There are five of us. Sue, the owner of the salon where we gather, is the vessel that helped us to come together. Grace, Sue's niece, is the gentle artist who helps us to feel beautiful.
The rest of us are an unlikely trio. We are all professionals in our careers. We are are all strong-minded and independent. We are all searching for the peace that can only come from within oneself.
We come together on payday Saturdays, the hour appointments stretching into two hours or maybe three. Sue doesn't seem to mind. She goes on about her work, joining in now and then so we know she is listening. We have become friends, the five of us, all because we have one more thing in common--pride (maybe a little vanity) in our appearance. It doesn't matter; what matters is that we are all on the same road.
We talk about everything from dogs to fences, from pack-ratting to self-image. We can share without argument, our different ways of viewing things molding and changing a litte bit every other week. We are all wiser; we have more insight. We are learning from each other. Our stresses grow smaller, our challenges less frightening because we know there will be someone to share it with come Saturday.
We look for excuses to stay a little longer.
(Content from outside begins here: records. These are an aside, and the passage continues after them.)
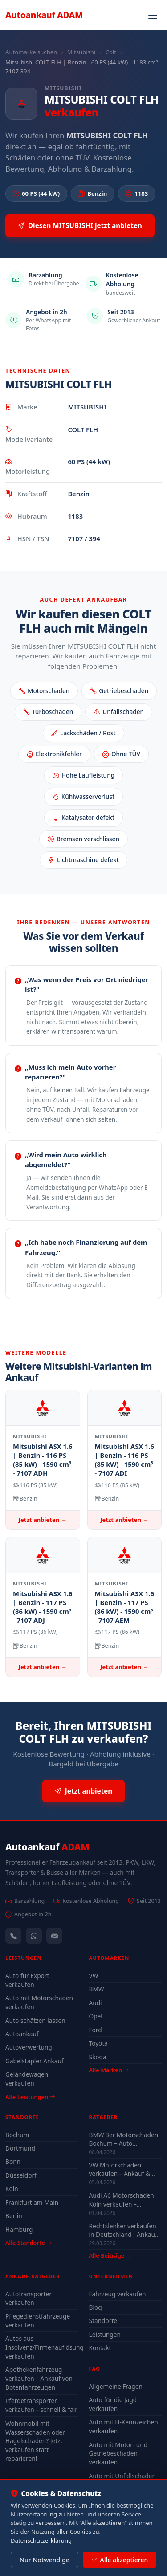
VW (93, 1975)
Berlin (13, 2215)
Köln (11, 2188)
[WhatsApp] (34, 1936)
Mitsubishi (81, 52)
We are trying to convince Sue that she needs to install a sauna, a massage table and a tiki bar. Sue is not convinced. We will work on that.
I leave the salon with hands that I am no longer afraid to extend, actually and figuratively. I leave with the smiles of my new friends in my mind. I leave with the feeling that they like me as much as I like them. It is good, this sensation of trusting those who were strangers a year ago.
These women were unknown to me a year ago. A year ago, before I began my journey to find out who I really am, would we have become friends and confidantes? I can't answer that. I have become less selfish with myself; I am more willing to share my hopes and dreams than I was a year ago. I have found growth in my faith. I crave these new friendships, maybe because I have felt isolated for so many years. Will we ever be pie-and-coffee friends, or shopping buddies? I don't know, but it doesn't matter.
What matters is that we have someone who listens and shares, even if it only every other Saturday.